A Love Letter
- annakosiarek

- Jun 23, 2019
- 3 min read
There is no shortage of gorgeous European men around this city, but even so, I have found the city of love can be pretty lonely. (I know its the city of lights but that just doesn't sound as good, leave me alone). And while I'm sure my mother will be pleased to hear that my time has not been spent with the beautiful boys of this city, it's because I've had my mind on some other beautiful people. I'm living in Paris, France but my heart is stretched across the ocean and tied between Mason and Boston.
So while I am having the time of my life, there's some things missing, or I guess, someones. I see Jake Mouchawar in the street ads for the new TV show "Mouch," and I imagine how iconic he would look in a beret. I feel Gia's spirit in every long day that never feels long enough, in every moment that makes my heart rush like I am the protagonist in my favorite novel. I hear Angela in the bits of Italian that mingle with French in outdoor cafes and feel her pride whenever I boil water successfully. Every flower that lines the picturesque avenues winks at me with Samantha's joy, while every long haired skater boy that whizzes past me with his tongue out startles me in the most Ethan way. Alec would fit right in with all the men who out-dress the women yet are still attracted to women, and Izzy would glow in the Parisian sunlight like the star that she is. Whenever I step into a metro car where people put away their phones and crack open a novel, I swear the boy with the blonde hair and his eyes squinting in concentration at his book is Carter. I wish every flash of red hair that I saw was Preslee, but I know that she is with me every morning when I draw tarot for the day. I look at the amazing architecture and imagine how Maddie would implode with joy over the insane history of every street corner. The strangers that I fall in love with on the street all look like Jake Albalate and the neon lights at the club morph every face into Marc's sideways smirk.

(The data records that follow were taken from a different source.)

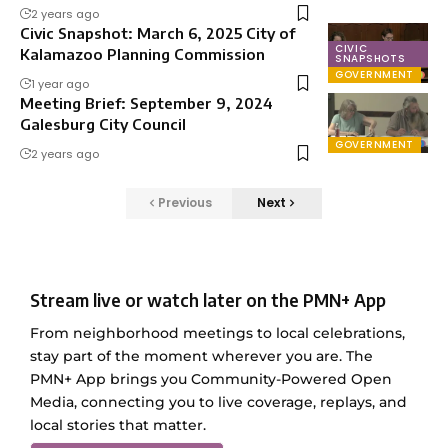
2 years ago
Civic Snapshot: March 6, 2025 City of
CIVIC
Kalamazoo Planning Commission
SNAPSHOTS
GOVERNMENT
1 year ago
Meeting Brief: September 9, 2024
Galesburg City Council
GOVERNMENT
2 years ago
Previous
Next
Stream live or watch later on the PMN+ App
From neighborhood meetings to local celebrations,
stay part of the moment wherever you are. The
PMN+ App brings you Community-Powered Open
Media, connecting you to live coverage, replays, and
local stories that matter.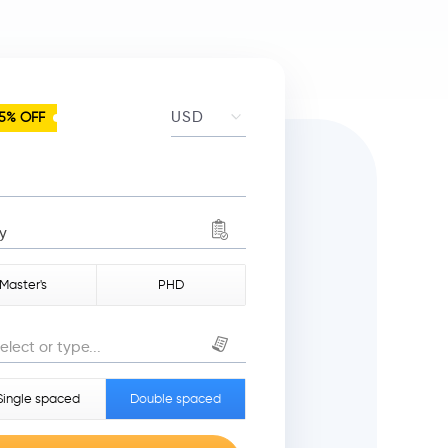
5% OFF
y
Master's
PHD
elect or type...
Single spaced
Double spaced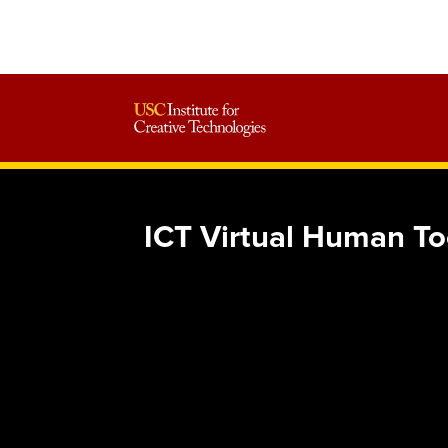
ICT Virtual Human To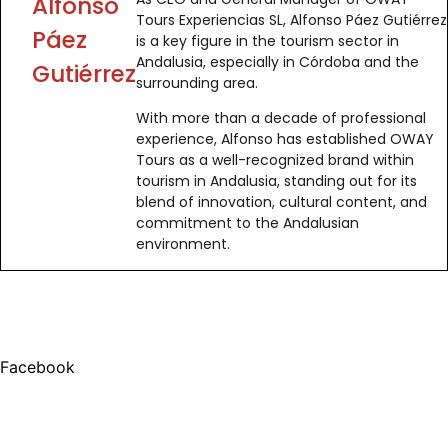
Alfonso
Tours Experiencias SL, Alfonso Páez Gutiérrez
Páez
is a key figure in the tourism sector in
Andalusia, especially in Córdoba and the
Gutiérrez
surrounding area.
With more than a decade of professional
experience, Alfonso has established OWAY
Tours as a well-recognized brand within
tourism in Andalusia, standing out for its
blend of innovation, cultural content, and
commitment to the Andalusian
environment.
Facebook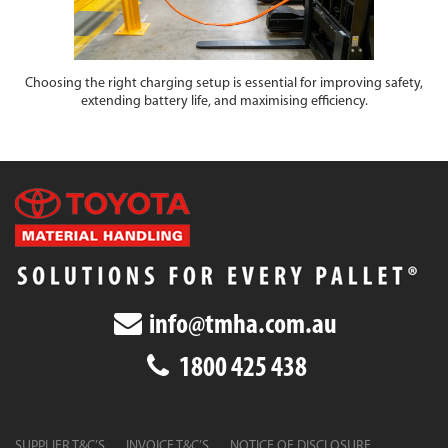
Choosing the right charging setup is essential for improving safety,
extending battery life, and maximising efficiency.
info@tmha.com.au
1800 425 438
SUPPLIER T&C’S
INVOICE T&C’S
NOTICE OF DISCLOSURE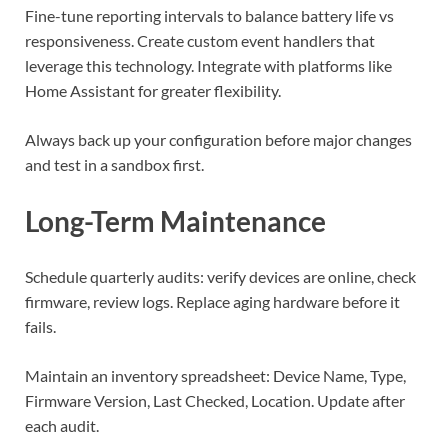
Fine-tune reporting intervals to balance battery life vs
responsiveness. Create custom event handlers that
leverage this technology. Integrate with platforms like
Home Assistant for greater flexibility.
Always back up your configuration before major changes
and test in a sandbox first.
Long-Term Maintenance
Schedule quarterly audits: verify devices are online, check
firmware, review logs. Replace aging hardware before it
fails.
Maintain an inventory spreadsheet: Device Name, Type,
Firmware Version, Last Checked, Location. Update after
each audit.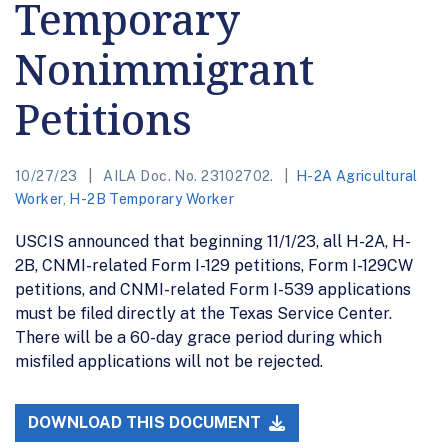
Temporary
Nonimmigrant
Petitions
10/27/23
AILA Doc. No. 23102702.
H-2A Agricultural
Worker
,
H-2B Temporary Worker
USCIS announced that beginning 11/1/23, all H-2A, H-
2B, CNMI-related Form I-129 petitions, Form I-129CW
petitions, and CNMI-related Form I-539 applications
must be filed directly at the Texas Service Center.
There will be a 60-day grace period during which
misfiled applications will not be rejected.
DOWNLOAD THIS DOCUMENT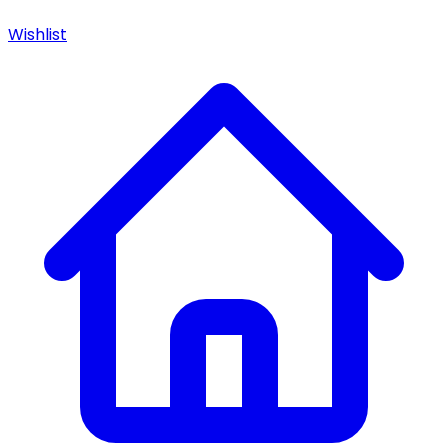
Wishlist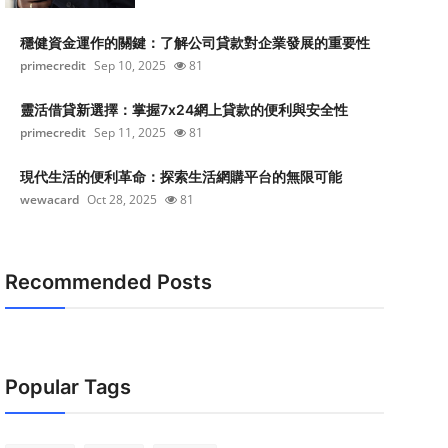
穩健資金運作的關鍵：了解公司貸款對企業發展的重要性
primecredit
Sep 10, 2025
81
靈活借貸新選擇：掌握7x24網上貸款的便利與安全性
primecredit
Sep 11, 2025
81
現代生活的便利革命：探索生活網購平台的無限可能
wewacard
Oct 28, 2025
81
Recommended Posts
Popular Tags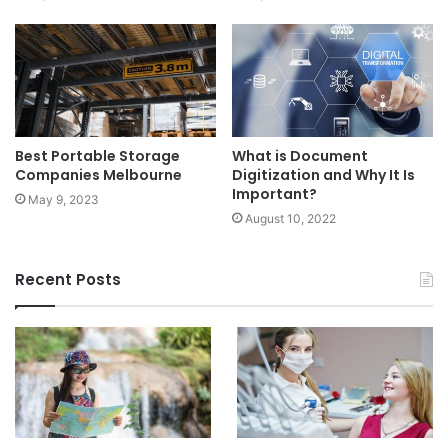
Best Portable Storage
What is Document
Companies Melbourne
Digitization and Why It Is
Important?
May 9, 2023
August 10, 2022
Recent Posts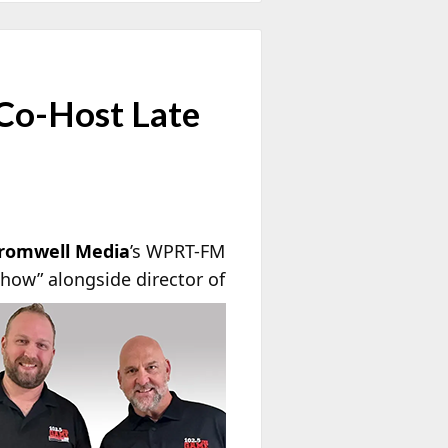
 Co-Host Late
romwell Media
’s WPRT-FM
Show” alongside
director of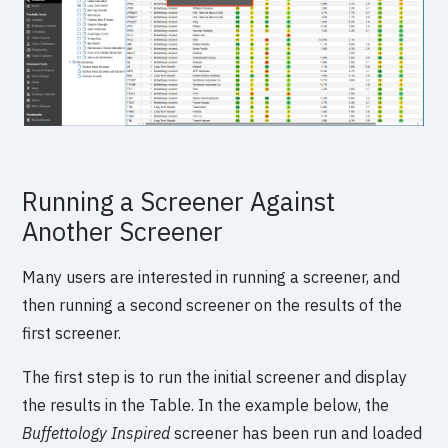
Running a Screener Against
Another Screener
Many users are interested in running a screener, and
then running a second screener on the results of the
first screener.
The first step is to run the initial screener and display
the results in the Table. In the example below, the
Buffettology Inspired
screener has been run and loaded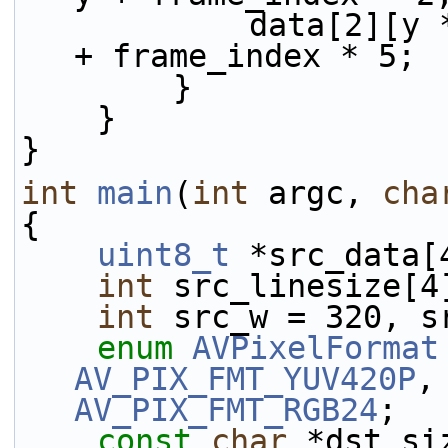
            data[2][y * linesize[2] + x] = 64 + x 
+ frame_index * 5;
        }
    }
}
int
main
(
int
 argc, 
cha
{
uint8_t
 *src_data[
int
 src_linesize[4
int
 src_w = 320, s
enum
AVPixelFormat
AV_PIX_FMT_YUV420P
AV_PIX_FMT_RGB24
;
const
char
 *dst_si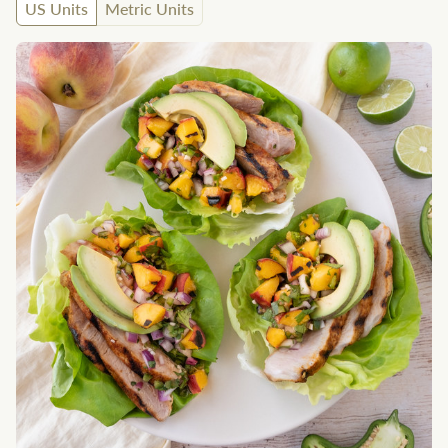
US Units
Metric Units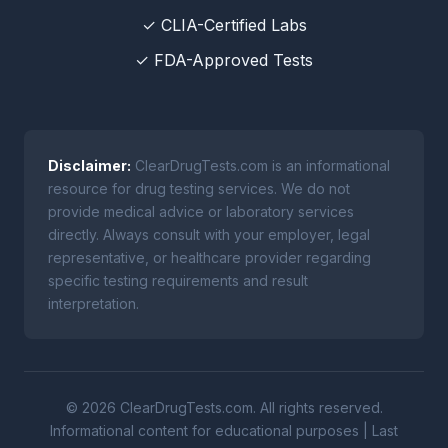
✓ CLIA-Certified Labs
✓ FDA-Approved Tests
Disclaimer:
ClearDrugTests.com is an informational
resource for drug testing services. We do not
provide medical advice or laboratory services
directly. Always consult with your employer, legal
representative, or healthcare provider regarding
specific testing requirements and result
interpretation.
© 2026 ClearDrugTests.com. All rights reserved.
Informational content for educational purposes | Last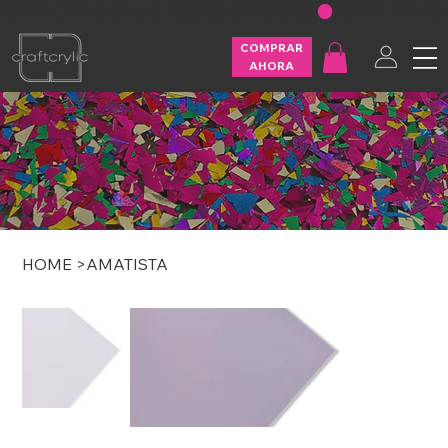
FREE SHIPPING ON U.S. ORDERS OVER $200
COMPRAR
AHORA
HOME
>
AMATISTA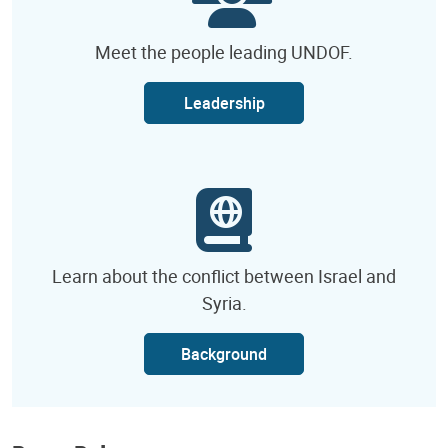
Meet the people leading UNDOF.
Leadership
Learn about the conflict between Israel and
Syria.
Background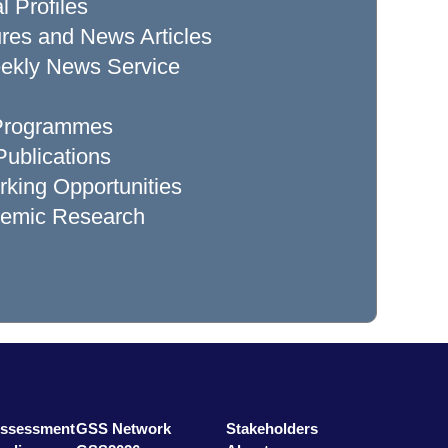
l Profiles
res and News Articles
ekly News Service
 Programmes
ublications
king Opportunities
demic Research
Assessment
GSS Network
Stakeholders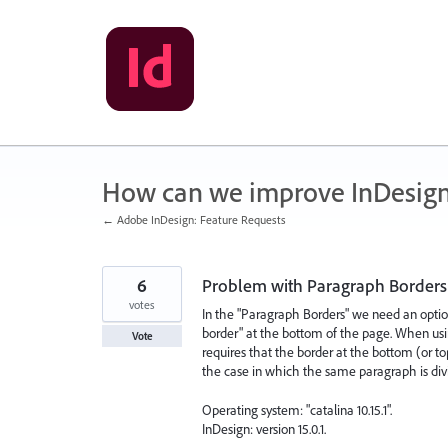
Skip
to
content
How can we improve InDesig
← Adobe InDesign: Feature Requests
6
Problem with Paragraph Borders 
votes
In the "Paragraph Borders" we need an optio
border" at the bottom of the page. When usin
Vote
requires that the border at the bottom (or to
the case in which the same paragraph is di
Operating system: "catalina 10.15.1".
InDesign: version 15.0.1.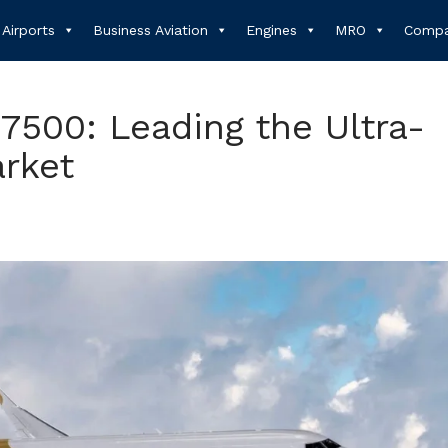
Airports
Business Aviation
Engines
MRO
Compa
7500: Leading the Ultra-
rket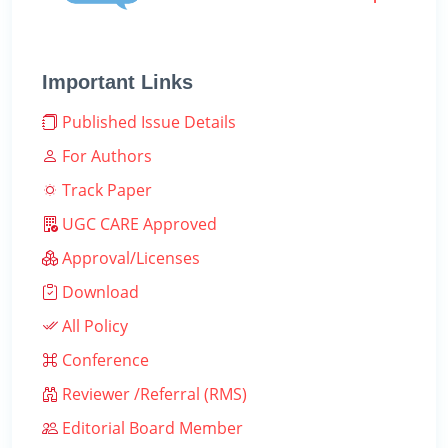
Important Links
Published Issue Details
For Authors
Track Paper
UGC CARE Approved
Approval/Licenses
Download
All Policy
Conference
Reviewer /Referral (RMS)
Editorial Board Member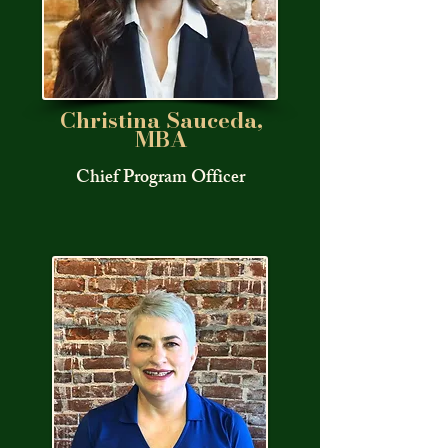
Christina Sauceda,
MBA
Chief Program Officer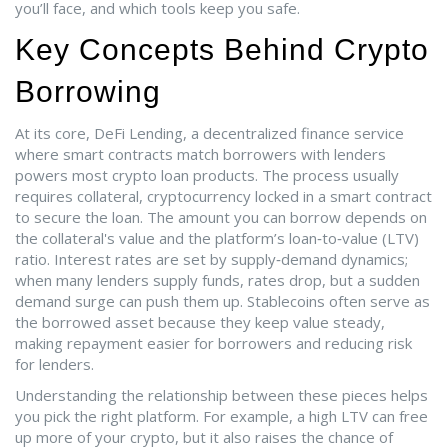
you’ll face, and which tools keep you safe.
Key Concepts Behind Crypto
Borrowing
At its core,
DeFi Lending
,
a decentralized finance service
where smart contracts match borrowers with lenders
powers most crypto loan products. The process usually
requires
collateral
,
cryptocurrency locked in a smart contract
to secure the loan
. The amount you can borrow depends on
the collateral's value and the platform’s loan‑to‑value (LTV)
ratio. Interest rates are set by supply‑demand dynamics;
when many lenders supply funds, rates drop, but a sudden
demand surge can push them up. Stablecoins often serve as
the borrowed asset because they keep value steady,
making repayment easier for borrowers and reducing risk
for lenders.
Understanding the relationship between these pieces helps
you pick the right platform. For example, a high LTV can free
up more of your crypto, but it also raises the chance of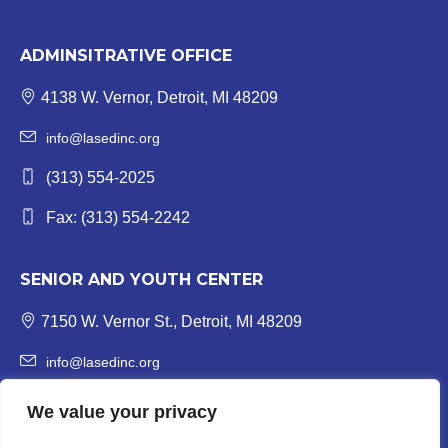
ADMINSITRATIVE OFFICE
4138 W. Vernor, Detroit, MI 48209
info@lasedinc.org
(313) 554-2025
Fax: (313) 554-2242
SENIOR AND YOUTH CENTER
7150 W. Vernor St., Detroit, MI 48209
info@lasedinc.org
Youth: (313) 841-1419 | Senior: (313) 841-8840
We value your privacy
Fax: (313) 554-3246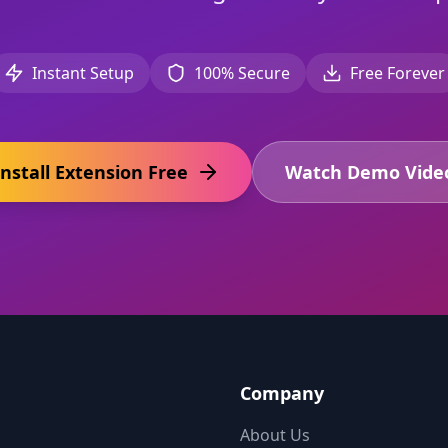
Instant Setup
100% Secure
Free Forever
Install Extension Free
Watch Demo Vide
Company
About Us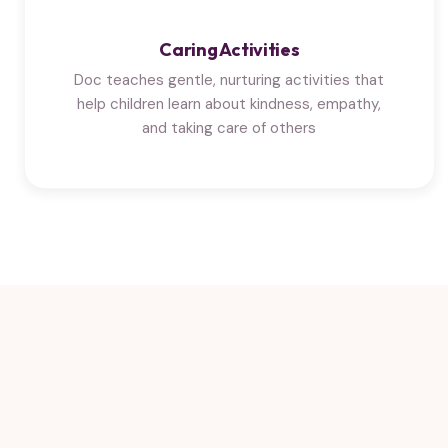
Caring Activities
Doc teaches gentle, nurturing activities that
help children learn about kindness, empathy,
and taking care of others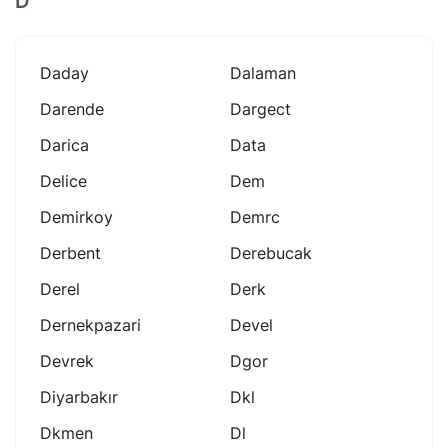
D
Daday
Dalaman
Darende
Dargect
Darica
Data
Delice
Dem
Demirkoy
Demrc
Derbent
Derebucak
Derel
Derk
Dernekpazari
Devel
Devrek
Dgor
Diyarbakır
Dkl
Dkmen
Dl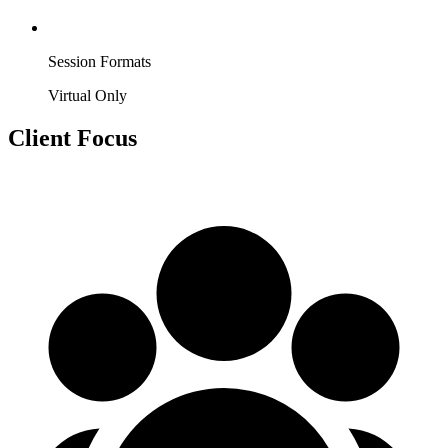
Session Formats
Virtual Only
Client Focus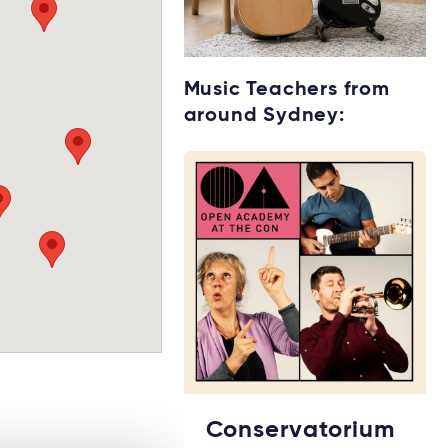
Starting music
Music Teachers from
lessons?
around Sydney:
Explore rental
options →
Conservatorium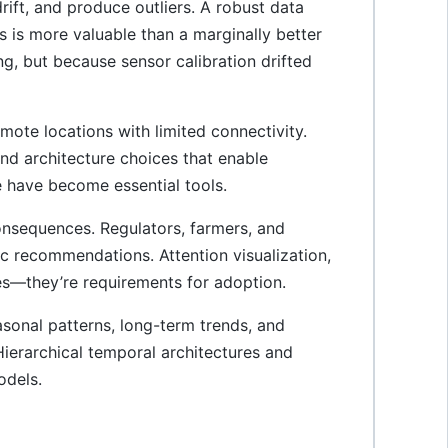
rift, and produce outliers. A robust data
gs is more valuable than a marginally better
g, but because sensor calibration drifted
ote locations with limited connectivity.
nd architecture choices that enable
have become essential tools.
nsequences. Regulators, farmers, and
 recommendations. Attention visualization,
es—they’re requirements for adoption.
onal patterns, long-term trends, and
Hierarchical temporal architectures and
odels.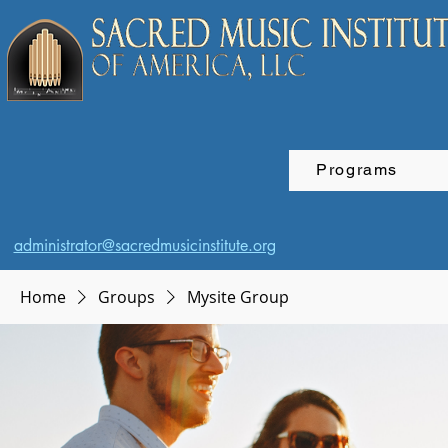
Programs
administrator@sacredmusicinstitute.org
Home
Groups
Mysite Group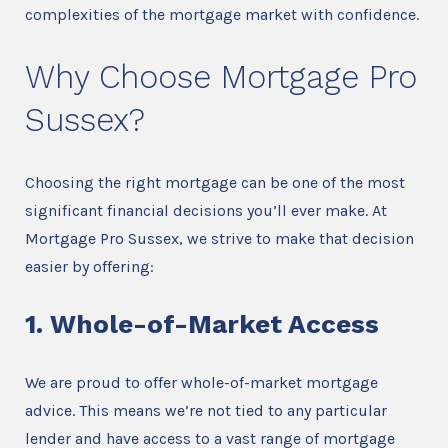
complexities of the mortgage market with confidence.
Why Choose Mortgage Pro
Sussex?
Choosing the right mortgage can be one of the most
significant financial decisions you’ll ever make. At
Mortgage Pro Sussex, we strive to make that decision
easier by offering:
1. Whole-of-Market Access
We are proud to offer whole-of-market mortgage
advice. This means we’re not tied to any particular
lender and have access to a vast range of mortgage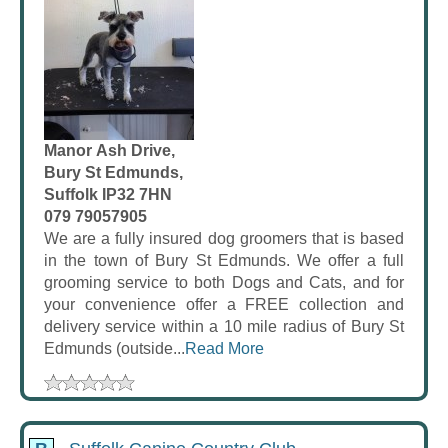
Manor Ash Drive,
Bury St Edmunds,
Suffolk IP32 7HN
079 79057905
We are a fully insured dog groomers that is based
in the town of Bury St Edmunds. We offer a full
grooming service to both Dogs and Cats, and for
your convenience offer a FREE collection and
delivery service within a 10 mile radius of Bury St
Edmunds (outside...
Read More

The gaggle of girls with American accents drooling over the pearl earrings in the shop window all sound like Emily. I catch Jordan's smile in the twinkle of each light that adorns the Eiffel tower and feel her joy in my heart when I gush over one of the many dogs that strut down Paris' streets. My heart leaps when I see French ads for Spider Man: Far From Home and I can almost feel Sujaya grab my arm in excitement. Corinne's endless love shines out whenever a stranger smiles at me or holds a door open in a city that is notorious for being rude.
I see my mom every time I look in the mirror, and I so excited to experience my favorite city with my favorite person. I walked home one night and overheard a dad explaining a math problem to his two young daughters, who looked like they wanted to be doing anything else, and couldn't help but think of my own dad, working every day to make us smarter, more confident, and more well rounded women. Speaking of math problems, I think of Molly every time I walk past the cat cafe down the street. Or every time I do something that she would shake her head at... which is a lot.
This last month has been incredible. I have made so many amazing friends and learned so much. But even in all the amazing times, I still think about all those who aren't here. But I know that I will see them so soon, and I guess I'll just have to bring them all back!